PROBLEM REQUIREMENTS. Only one stretch of the data below is needed. Output the lines from the one with "provided to them" up to and including the one with "Vitafusion Gummies Berry Peach & Orange", exactly as they stand.

[Page images and extracted text]
=== Section Start ===

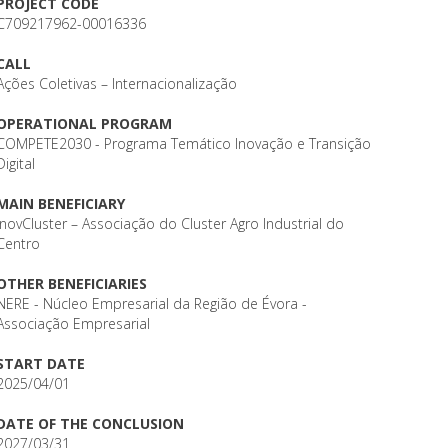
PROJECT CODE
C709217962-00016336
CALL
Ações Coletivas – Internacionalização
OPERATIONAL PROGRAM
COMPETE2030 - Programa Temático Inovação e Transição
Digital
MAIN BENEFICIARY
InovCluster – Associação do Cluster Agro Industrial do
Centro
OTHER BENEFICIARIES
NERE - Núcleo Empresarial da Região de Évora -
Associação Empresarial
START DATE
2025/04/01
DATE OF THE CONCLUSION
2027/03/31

=== Section End ===
=== Section Start ===

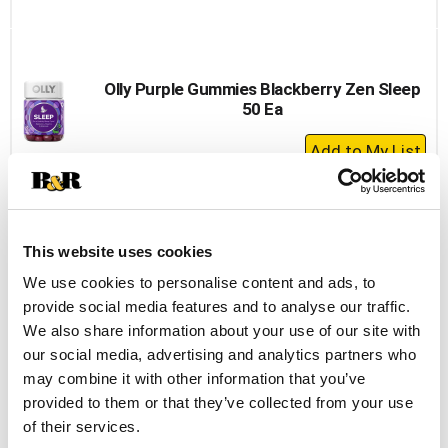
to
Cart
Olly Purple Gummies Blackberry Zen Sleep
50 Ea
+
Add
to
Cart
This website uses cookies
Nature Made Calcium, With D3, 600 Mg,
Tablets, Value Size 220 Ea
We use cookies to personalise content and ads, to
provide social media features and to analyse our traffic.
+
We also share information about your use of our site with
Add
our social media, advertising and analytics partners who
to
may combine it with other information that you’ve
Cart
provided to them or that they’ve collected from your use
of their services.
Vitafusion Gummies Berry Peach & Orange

=== Section End ===

SOLUTION BELOW.
provided to them or that they’ve collected from your use
of their services.
Vitafusion Gummies Berry Peach & Orange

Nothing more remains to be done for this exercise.